### TASK ITEM
Output only the line that contains "This name is a synonym of" and the lines after it, all verbatim, through the last one below.

[Records from a data source]
# # # #
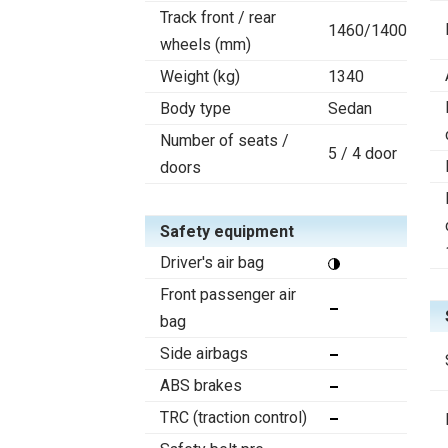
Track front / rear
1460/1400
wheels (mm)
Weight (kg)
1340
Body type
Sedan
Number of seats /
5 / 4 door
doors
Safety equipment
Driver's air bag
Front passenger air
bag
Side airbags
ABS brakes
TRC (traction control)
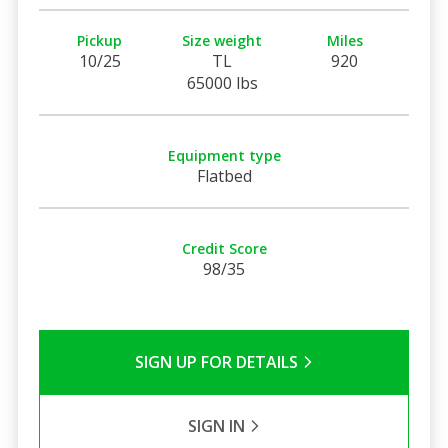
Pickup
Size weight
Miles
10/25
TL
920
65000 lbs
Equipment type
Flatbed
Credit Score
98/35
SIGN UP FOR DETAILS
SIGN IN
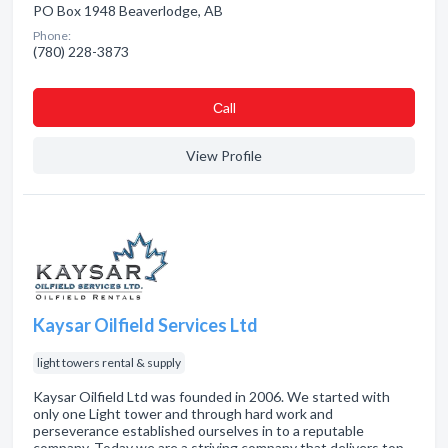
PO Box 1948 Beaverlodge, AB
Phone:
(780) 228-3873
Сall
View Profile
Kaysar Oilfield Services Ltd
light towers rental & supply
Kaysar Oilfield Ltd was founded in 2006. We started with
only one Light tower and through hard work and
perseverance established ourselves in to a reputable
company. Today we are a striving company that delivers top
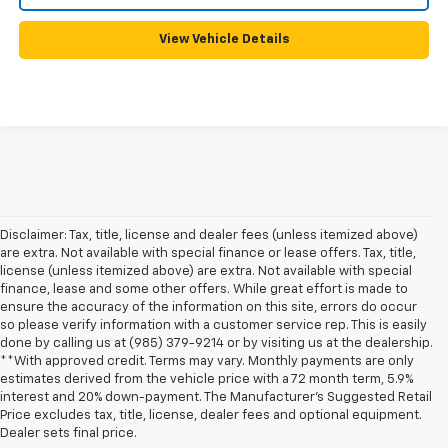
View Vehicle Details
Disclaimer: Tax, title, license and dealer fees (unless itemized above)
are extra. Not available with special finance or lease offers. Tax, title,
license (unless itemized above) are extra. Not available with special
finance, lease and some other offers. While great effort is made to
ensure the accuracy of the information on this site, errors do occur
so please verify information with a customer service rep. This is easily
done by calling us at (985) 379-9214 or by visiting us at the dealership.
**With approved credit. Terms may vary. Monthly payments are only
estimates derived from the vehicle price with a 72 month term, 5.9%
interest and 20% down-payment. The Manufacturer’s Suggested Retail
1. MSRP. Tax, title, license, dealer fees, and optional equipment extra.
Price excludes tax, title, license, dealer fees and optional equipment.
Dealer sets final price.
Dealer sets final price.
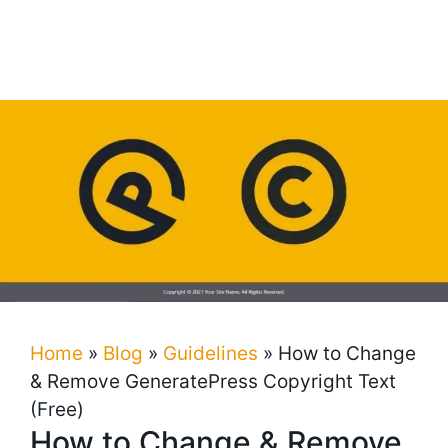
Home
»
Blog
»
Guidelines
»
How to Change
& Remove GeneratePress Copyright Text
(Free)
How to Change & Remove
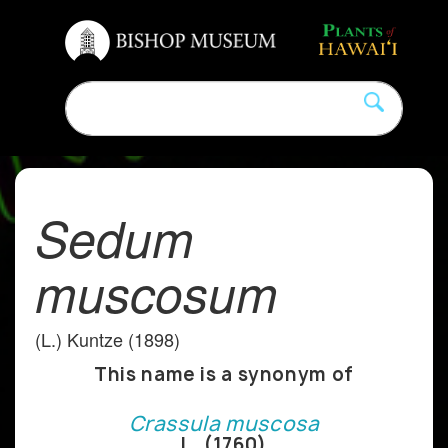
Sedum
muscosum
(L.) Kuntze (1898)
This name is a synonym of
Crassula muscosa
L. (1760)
# # # #
### ANSWER BOX
This name is a synonym of
Crassula muscosa
L. (1760)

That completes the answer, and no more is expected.